If anything sums up the last week in Baltimore for me, that is it.
Respect is the one universal we all want and we all deserve. We don't always get it at work, at home, or in the community, but at a conference like last week, we certainly do.
I returned Saturday night from 5 exhausting but wonderful days in Baltimore representing my members.
What were the highlights?
I should tell you about the educational opportunities and the chances to make and renew contacts which will both enhance my practice and my ability to lead the Backus nurses.
I should, and all that is true, but those are not the highlights.
The highlights are seeing my nurses grow and accept a leadership role, not just on the Local level, not just on the state level, but on the national level.
Being able to introduce Dave, one of our newer delegates, who just took over as newsletter editor, to Adrien Coles, editor of our national magazine, and then to have her ask if she could interview him for an article.
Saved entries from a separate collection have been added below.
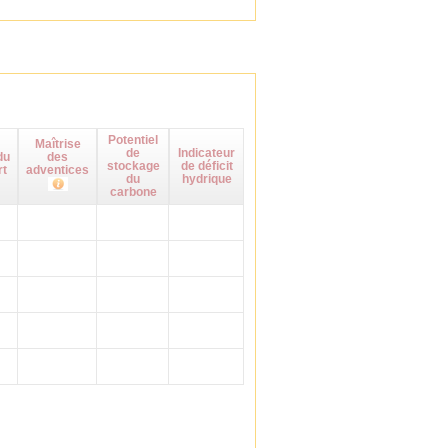
Potentiel
Maîtrise
de
Indicateur
du
des
stockage
de déficit
rt
adventices
du
hydrique
carbone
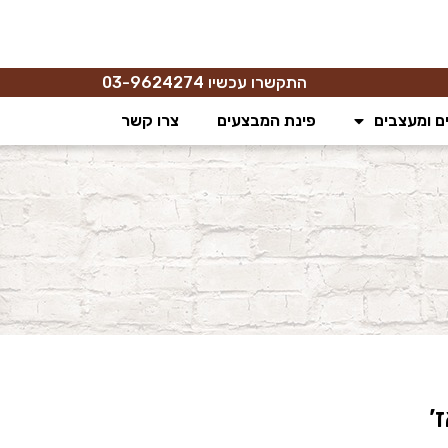
התקשרו עכשיו 03-9624274
ם ומעצבים
פינת המבצעים
צרו קשר
’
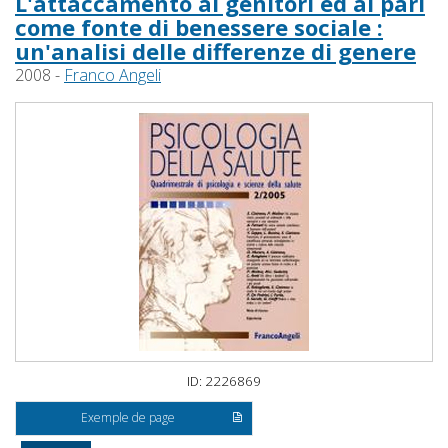
L'attaccamento ai genitori ed ai pari
come fonte di benessere sociale :
un'analisi delle differenze di genere
2008 -
Franco Angeli
ID: 2226869
Exemple de page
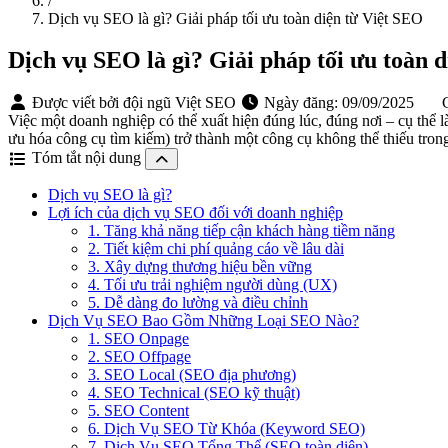
/
Dịch vụ SEO là gì? Giải pháp tối ưu toàn diện từ Việt SEO
Dịch vụ SEO là gì? Giải pháp tối ưu toàn 
Được viết bởi đội ngũ Việt SEO
Ngày đăng:
09/09/2025
C
Việc một doanh nghiệp có thể xuất hiện đúng lúc, đúng nơi – cụ thể 
ưu hóa công cụ tìm kiếm) trở thành một công cụ không thể thiếu tron
Tóm tắt nội dung
Dịch vụ SEO là gì?
Lợi ích của dịch vụ SEO đối với doanh nghiệp
1. Tăng khả năng tiếp cận khách hàng tiềm năng
2. Tiết kiệm chi phí quảng cáo về lâu dài
3. Xây dựng thương hiệu bền vững
4. Tối ưu trải nghiệm người dùng (UX)
5. Dễ dàng đo lường và điều chỉnh
Dịch Vụ SEO Bao Gồm Những Loại SEO Nào?
1. SEO Onpage
2. SEO Offpage
3. SEO Local (SEO địa phương)
4. SEO Technical (SEO kỹ thuật)
5. SEO Content
6. Dịch Vụ SEO Từ Khóa (Keyword SEO)
7. Dịch Vụ SEO Tổng Thể (SEO toàn diện)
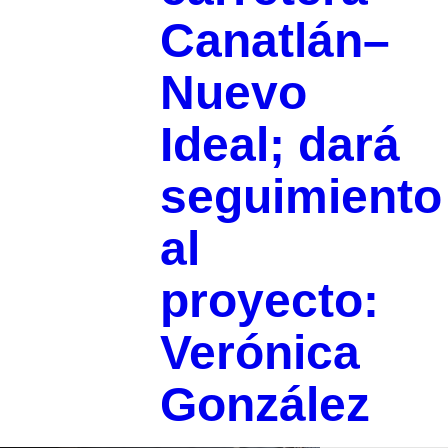
Canatlán–
Nuevo
Ideal; dará
seguimiento
al
proyecto:
Verónica
González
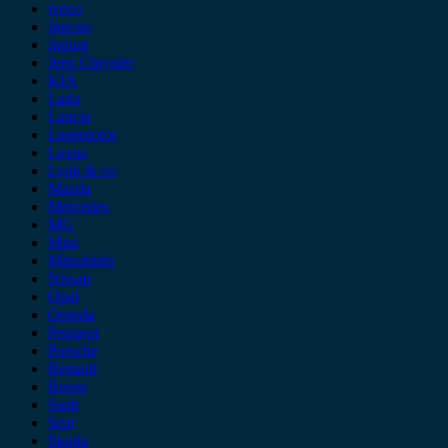
iveco
Jaecoo
Jaguar
Jeep Chrysler
KIA
Lada
Lancia
Leapmotor
Lexus
Lynk & co
Mazda
Mercedes
MG
Mini
Mitsubishi
Nissan
Opel
Omoda
Peugeot
Porsche
Renault
Rover
Saab
Seat
Skoda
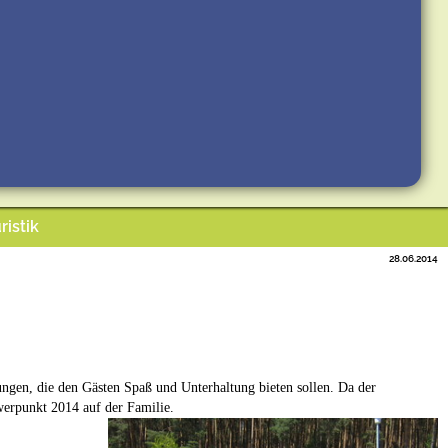
ristik
28.06.2014
ungen, die den Gästen Spaß und Unterhaltung bieten sollen. Da der
werpunkt 2014 auf der Familie.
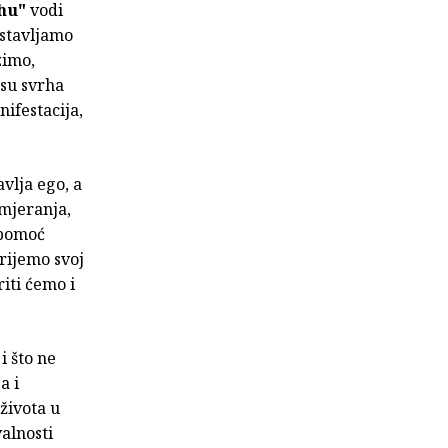
rhu"
vodi
ostavljamo
zimo,
 su svrha
ifestacija,
vlja ego, a
amjeranja,
 pomoć
krijemo svoj
iti ćemo i
i što ne
a i
 života u
alnosti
To have President Randi Weingarten take the time to have a conversation with Melissa, our VP.
To have Francine Lawrence, AFT Executive VP, spot me at the president's reception, and cross the room to discuss a conference call next week that is a followup for the small union task force.
The late night "team building", that at one point had me laughing so hard I had low back spasms.
The baseball game with Harry, Steve and Dave.
The hour long conversation with Harry Rodriguez on the plane trip down and Melissa Hunter on the trip home, both similar in their theme of our hopes and plans for the future of our union.
The late night heart to heart with Ole about life, family, and the labor movement.
It was a week of respect, and that is what drives our movement, the belief that we should live in a world where all workers are respected, where they receive a living wage, not dependent on their gender, free of discrimination, in a safe work environment, without child labor, with quality public education, and with the ability to retire in dignity.
If I am a dreamer, if I am a story teller, then let that be my dream, let that be my story.